Lebanon Returns Two Stolen 18th-Century Icons to Greece
Lebanon handed back two 18th-century religious icons of Jesus and Mary to Greece on Tuesday after they were seized during an auction, a judicial source said.
The paintings were stolen from an exhibition in Athens in 2016, and Greece put out an international notice calling for their return.
Icons are Christian religious paintings, often of saints, and are viewed as sacred.
Lebanon has launched an investigation, but it is not clear who stole them, or how they were brought to the country.
"The person who bought the paintings at the auction in Lebanon was questioned," the source said, adding that the buyer was about to ship them to Germany "to sell them on at an international auction there."

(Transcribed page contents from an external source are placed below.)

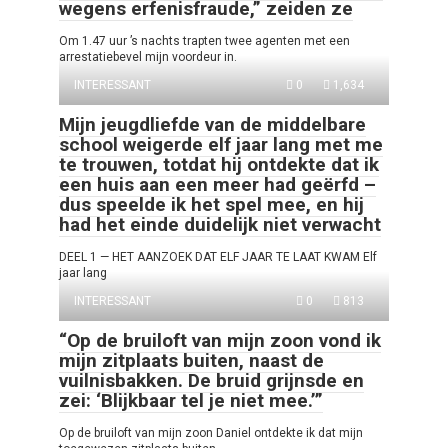
wegens erfenisfraude,” zeiden ze
Om 1.47 uur ’s nachts trapten twee agenten met een
arrestatiebevel mijn voordeur in.
INTERESSANT
0
1,634
Mijn jeugdliefde van de middelbare
school weigerde elf jaar lang met me
te trouwen, totdat hij ontdekte dat ik
een huis aan een meer had geërfd –
dus speelde ik het spel mee, en hij
had het einde duidelijk niet verwacht
DEEL 1 — HET AANZOEK DAT ELF JAAR TE LAAT KWAM Elf
jaar lang
INTERESSANT
0
813
“Op de bruiloft van mijn zoon vond ik
mijn zitplaats buiten, naast de
vuilnisbakken. De bruid grijnsde en
zei: ‘Blijkbaar tel je niet mee.’”
Op de bruiloft van mijn zoon Daniel ontdekte ik dat mijn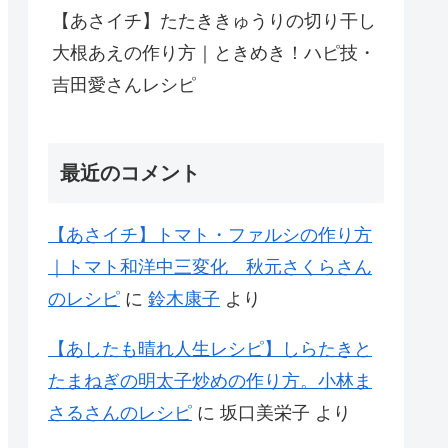
【あさイチ】たたききゅうりの切り干し
大根あえの作り方｜ときめき！ハピ技・
吉田愛さんレシピ
最近のコメント
【あさイチ】トマト・ファルシの作り方
｜トマト和洋中三変化 秋元さくらさん
のレシピ
に
鈴木康子
より
【あしたも晴れ人生レシピ】しらたきと
たまねぎの明太子炒めの作り方。小林ま
さるさんのレシピ
に
坂口美栄子
より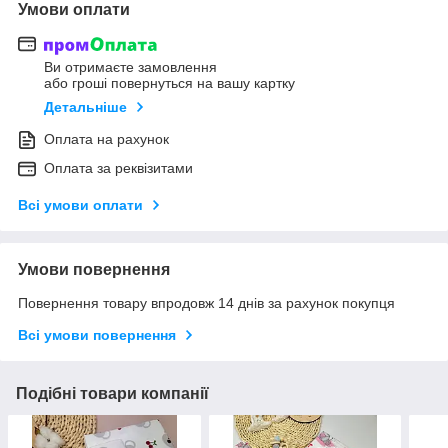
Умови оплати
Ви отримаєте замовлення
або гроші повернуться на вашу картку
Детальніше
Оплата на рахунок
Оплата за реквізитами
Всі умови оплати
Умови повернення
Повернення товару впродовж 14 днів за рахунок покупця
Всі умови повернення
Подібні товари компанії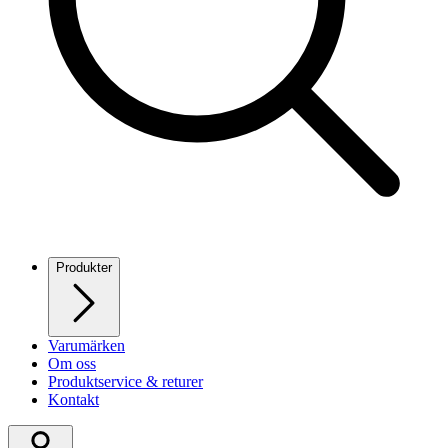
Produkter
Varumärken
Om oss
Produktservice & returer
Kontakt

The paintings were handed to the Greek ambassador in Beirut.
Greece has retrieved several other religious icons worth thousands of dollars in recent years.
In 2011, Greek officials blocked the sale of a dozen religious icons by two art galleries in Britain and the Netherlands after finding the items had been stolen years before.
The icons, which dated from before the 18th century and could have each fetched from $7,000 to $21,000, were stolen from unguarded monasteries and churches in the sparsely-populated Epirus region of northwestern Greece.
In 2008, Britain returned to Greece a 14th-century icon stolen from a Greek Orthodox monastery 30 years earlier, and found in the hands of a London-based collector.